■ **Exercise aim**:
Your task is to filter the entries and copy every line containing the string "Europe".

■ **Data provided**:
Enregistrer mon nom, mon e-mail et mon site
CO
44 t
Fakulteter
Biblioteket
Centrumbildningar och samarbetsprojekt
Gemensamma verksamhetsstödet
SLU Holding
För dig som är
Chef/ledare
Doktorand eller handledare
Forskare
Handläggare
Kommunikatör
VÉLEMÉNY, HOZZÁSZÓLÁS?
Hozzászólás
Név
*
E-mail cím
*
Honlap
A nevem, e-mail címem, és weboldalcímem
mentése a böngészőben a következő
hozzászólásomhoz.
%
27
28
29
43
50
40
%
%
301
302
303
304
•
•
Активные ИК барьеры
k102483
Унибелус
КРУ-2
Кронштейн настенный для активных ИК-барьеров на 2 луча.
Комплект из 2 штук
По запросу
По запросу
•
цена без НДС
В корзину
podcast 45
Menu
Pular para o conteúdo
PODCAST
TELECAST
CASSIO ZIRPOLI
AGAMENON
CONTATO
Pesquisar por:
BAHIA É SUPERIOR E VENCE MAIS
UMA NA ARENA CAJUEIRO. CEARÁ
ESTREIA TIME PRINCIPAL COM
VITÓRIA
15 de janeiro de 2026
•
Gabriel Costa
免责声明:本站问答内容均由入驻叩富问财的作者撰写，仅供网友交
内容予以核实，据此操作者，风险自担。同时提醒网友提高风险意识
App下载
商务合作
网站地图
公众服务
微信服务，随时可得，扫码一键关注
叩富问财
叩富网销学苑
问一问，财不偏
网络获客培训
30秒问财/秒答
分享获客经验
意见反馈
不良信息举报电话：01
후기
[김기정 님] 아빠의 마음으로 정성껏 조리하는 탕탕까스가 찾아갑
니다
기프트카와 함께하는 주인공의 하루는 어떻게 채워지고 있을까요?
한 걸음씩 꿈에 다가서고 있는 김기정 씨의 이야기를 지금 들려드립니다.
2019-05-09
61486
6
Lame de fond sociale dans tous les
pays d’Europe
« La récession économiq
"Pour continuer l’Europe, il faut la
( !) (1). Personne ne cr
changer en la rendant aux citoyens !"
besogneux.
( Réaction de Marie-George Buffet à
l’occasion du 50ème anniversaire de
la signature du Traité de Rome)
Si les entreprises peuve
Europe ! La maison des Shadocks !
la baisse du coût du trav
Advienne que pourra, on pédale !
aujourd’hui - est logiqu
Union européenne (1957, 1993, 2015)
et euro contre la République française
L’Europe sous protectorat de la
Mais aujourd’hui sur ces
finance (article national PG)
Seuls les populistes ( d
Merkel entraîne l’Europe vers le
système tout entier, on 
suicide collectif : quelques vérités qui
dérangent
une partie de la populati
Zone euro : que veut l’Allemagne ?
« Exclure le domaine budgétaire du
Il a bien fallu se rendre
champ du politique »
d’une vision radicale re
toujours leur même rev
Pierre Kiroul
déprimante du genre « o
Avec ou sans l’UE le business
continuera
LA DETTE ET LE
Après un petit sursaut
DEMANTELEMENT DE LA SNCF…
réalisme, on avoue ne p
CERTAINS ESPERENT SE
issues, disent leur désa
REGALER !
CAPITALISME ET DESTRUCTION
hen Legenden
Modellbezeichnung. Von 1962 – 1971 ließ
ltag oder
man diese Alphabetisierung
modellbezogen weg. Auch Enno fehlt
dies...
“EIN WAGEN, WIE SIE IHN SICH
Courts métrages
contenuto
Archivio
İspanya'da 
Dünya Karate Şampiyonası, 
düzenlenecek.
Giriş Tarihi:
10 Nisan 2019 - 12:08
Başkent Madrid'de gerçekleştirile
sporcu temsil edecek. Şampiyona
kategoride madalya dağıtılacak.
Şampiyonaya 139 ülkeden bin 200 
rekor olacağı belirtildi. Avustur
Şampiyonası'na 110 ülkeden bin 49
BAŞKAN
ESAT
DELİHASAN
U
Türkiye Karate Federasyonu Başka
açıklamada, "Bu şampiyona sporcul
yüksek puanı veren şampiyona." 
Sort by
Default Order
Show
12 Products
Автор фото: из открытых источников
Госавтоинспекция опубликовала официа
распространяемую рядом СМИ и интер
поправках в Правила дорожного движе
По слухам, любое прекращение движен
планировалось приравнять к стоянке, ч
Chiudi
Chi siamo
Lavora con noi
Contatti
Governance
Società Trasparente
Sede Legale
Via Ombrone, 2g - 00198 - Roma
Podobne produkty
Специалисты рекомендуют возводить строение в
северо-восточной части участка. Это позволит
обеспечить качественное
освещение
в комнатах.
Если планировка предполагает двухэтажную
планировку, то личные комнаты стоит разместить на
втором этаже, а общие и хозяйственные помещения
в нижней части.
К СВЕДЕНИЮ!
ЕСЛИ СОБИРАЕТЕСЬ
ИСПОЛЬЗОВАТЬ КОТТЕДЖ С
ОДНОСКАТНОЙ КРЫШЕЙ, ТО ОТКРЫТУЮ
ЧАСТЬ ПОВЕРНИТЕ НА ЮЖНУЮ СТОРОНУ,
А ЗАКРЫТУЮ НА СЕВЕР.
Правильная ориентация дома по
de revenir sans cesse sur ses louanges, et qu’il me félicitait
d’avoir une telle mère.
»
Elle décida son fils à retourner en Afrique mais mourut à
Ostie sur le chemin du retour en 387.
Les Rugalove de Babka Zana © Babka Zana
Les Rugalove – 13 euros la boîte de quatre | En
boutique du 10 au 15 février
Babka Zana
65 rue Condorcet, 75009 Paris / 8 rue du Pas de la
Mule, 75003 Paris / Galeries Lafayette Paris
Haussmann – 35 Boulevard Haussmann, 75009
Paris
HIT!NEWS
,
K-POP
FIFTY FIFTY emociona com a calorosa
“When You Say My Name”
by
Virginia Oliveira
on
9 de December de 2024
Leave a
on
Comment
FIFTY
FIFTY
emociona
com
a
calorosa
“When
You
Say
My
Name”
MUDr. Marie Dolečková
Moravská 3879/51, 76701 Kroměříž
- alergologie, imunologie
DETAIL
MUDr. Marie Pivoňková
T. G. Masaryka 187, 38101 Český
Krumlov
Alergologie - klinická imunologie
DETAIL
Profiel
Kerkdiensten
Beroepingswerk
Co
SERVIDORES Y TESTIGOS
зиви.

■ **Output for this exercise**:
pays d’Europe
"Pour continuer l’Europe, il faut la
Europe ! La maison des Shadocks !
L’Europe sous protectorat de la
Merkel entraîne l’Europe vers le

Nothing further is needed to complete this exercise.